Screwing up with Googlebot

Posted in blogging on @340 by pjh

Yesterday I had a heart-stopping experience with my site and the googlebot. I’d just signed up with google sitemaps and had been crawled. Then I realized that although my blog homepage was reachable, none of the article pages were. Neither was robots.txt, and I wasn’t sure whether a 403 Forbidden on that would be treated as a missing file or a deny *.

Happily, it’s treated as a missing file, so googlebot cheerfully crawled all of my site that it could see. Unfortunately, that’s only the home page — everything else came up with a 500 Server Error.

Luckily it was easy to fix. I’d recently rearranged my [VirtualHost][] settings and not thoroughly tested. All of the pages that I visit regularly — the home page and the admin/edit pages — were working fine. Apologies to anyone who got errors because of it.

Google cheerfully accepts a plain text sitemap, so after fixing the problem, I quickly created a short list of key URLs, uploaded it to the site, and told google about it. Not too long later (I hope) google will come along and revisit all of my pages based on that list.

Even easier, as I found out this evening, is to use Foo’s great WordPress plugin to generate a new sitemap with every post. Very easy to install, just a single .php in your plugins directory.
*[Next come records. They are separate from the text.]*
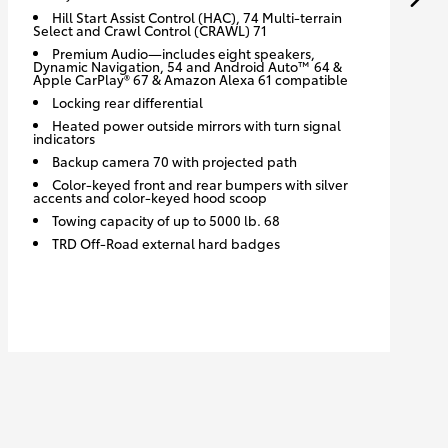
Hill Start Assist Control (HAC), 74 Multi-terrain
Select and Crawl Control (CRAWL) 71
Premium Audio—includes eight speakers,
Dynamic Navigation, 54 and Android Auto™ 64 &
Apple CarPlay® 67 & Amazon Alexa 61 compatible
Locking rear differential
Heated power outside mirrors with turn signal
indicators
Backup camera 70 with projected path
Color-keyed front and rear bumpers with silver
accents and color-keyed hood scoop
Towing capacity of up to 5000 lb. 68
TRD Off-Road external hard badges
Configuration is on the Options > Sitemaps page.

One word of caution: remember that page weightings are relative. This means that it’s only your rankings that count, so use low rankings to emphasize the high ones. The 1 you put against your home page is only meaningful because other pages have lower priority. Don’t be afraid to let unpopular posts have a low priority like 0.1 — it’s the overall effect you’re after.